An fMRI Investigation of Working Memory in Older Adults with Autism Spectrum Disorder: Fronto-Hippo-Striatal-Thalamic Network Differences

Background: The effects of aging in adults with autism spectrum disorder (ASD) are understudied, but of increasing importance in order to anticipate unique needs of this growing group of individuals. Executive functioning is particularly vulnerable in both high-functioning ASD and in normal aging. Deficits are thought to arise from structural and functional connectivity disturbances between the frontal lobe and posterior brain regions. Recently, a cross-sectional study revealed sharper age-related declines of structural connectivity in adults with ASD, relative to typical adults (Koolschijn et al., 2016). However, differences in functional connectivity disturbances are still unknown; yet, emerging evidence suggests functional connectivity is the best neurobiological predictor of age-related cognitive decline.

Objectives:  The current study investigated functional brain network recruitment during an fMRI executive function task in middle-aged men with ASD, compared to age- and IQ-matched typically developing (TD) men.

Methods:  We evaluated 16 ASD and 17 matched TD men from ages 40 to 64 and of average to high intellectual functioning (IQ: 83-131), For participants with ASD, diagnosis was confirmed via the Autism Diagnostic Observation Schedule-2 and developmental history assessment. TD participants were screened for presence of ASD symptoms via the Social Responsiveness Scale-2. All participants were given the Kaufman Brief Intelligence Test-2. Participants performed the n-back fMRI task, a working memory task that is good indicator of executive function. Participants monitored a series of letters and identified targets that range from simply matching a target (“0-back”) to identifying matches that are two letters apart (“2-back”). Functionally connected network activity was assessed via group independent component analysis. Working memory load comparisons were made by the 2 vs. 0 contrasts. Reaction time and accuracy were recorded. Participants performed the task twice.

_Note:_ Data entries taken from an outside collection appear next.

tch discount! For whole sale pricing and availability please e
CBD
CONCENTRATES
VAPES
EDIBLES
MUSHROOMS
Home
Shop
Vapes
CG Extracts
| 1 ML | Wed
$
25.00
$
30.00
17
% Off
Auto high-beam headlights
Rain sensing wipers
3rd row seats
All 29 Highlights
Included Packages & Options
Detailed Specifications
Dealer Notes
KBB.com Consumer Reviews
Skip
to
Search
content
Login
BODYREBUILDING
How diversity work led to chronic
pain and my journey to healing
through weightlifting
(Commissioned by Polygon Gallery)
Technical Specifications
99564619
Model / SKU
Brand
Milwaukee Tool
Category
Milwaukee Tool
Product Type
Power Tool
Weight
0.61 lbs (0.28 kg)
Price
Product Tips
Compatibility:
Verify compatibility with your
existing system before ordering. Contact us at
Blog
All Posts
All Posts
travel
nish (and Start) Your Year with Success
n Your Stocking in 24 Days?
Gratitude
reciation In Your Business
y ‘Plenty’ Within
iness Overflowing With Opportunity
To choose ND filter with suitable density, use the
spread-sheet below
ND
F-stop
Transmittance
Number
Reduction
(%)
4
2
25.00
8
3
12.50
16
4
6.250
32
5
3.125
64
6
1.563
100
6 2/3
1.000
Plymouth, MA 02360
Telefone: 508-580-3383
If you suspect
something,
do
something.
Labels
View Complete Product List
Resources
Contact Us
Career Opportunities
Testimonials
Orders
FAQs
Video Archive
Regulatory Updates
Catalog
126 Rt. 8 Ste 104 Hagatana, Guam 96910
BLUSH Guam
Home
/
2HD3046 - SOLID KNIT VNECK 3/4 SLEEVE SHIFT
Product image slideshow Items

Results:  Both groups performed well on all conditions of the n-back task (over 85% accuracy). The ASD participants’ reaction time was slower on the 2-back condition, but were similar for accuracy in all conditions. For the working memory load comparison (2 back vs. 0 back), both groups showed similar activation a classic cortical working memory network including the bilateral dorsolateral prefrontal cortex (dlPFC), parietal cortex, insula, and the anterior cingulate cortex, and deactivation the default mode network (DMN). However, only the TD group activated an additional network including the left inferior frontal lobe, and bilateral hippocampi, striatum, and thalamus (Fig. 1a). This working memory activation was significantly greater in TD older adults than older adults with ASD (Fig. 1b).

Conclusions:  Results showed reduced engagement a fronto-hippo-striatal-thalamic neural network during working memory performance in older adults with ASD, compared to matched TD adults. Dysfunction within this network may underlie working memory and other executive function struggles in high functioning older adults with ASD, and could impact independence as aging ensues. Longitudinal evaluation of differences in age-related cognitive and brain trajectories between older adults with ASD and TD adults are in progress.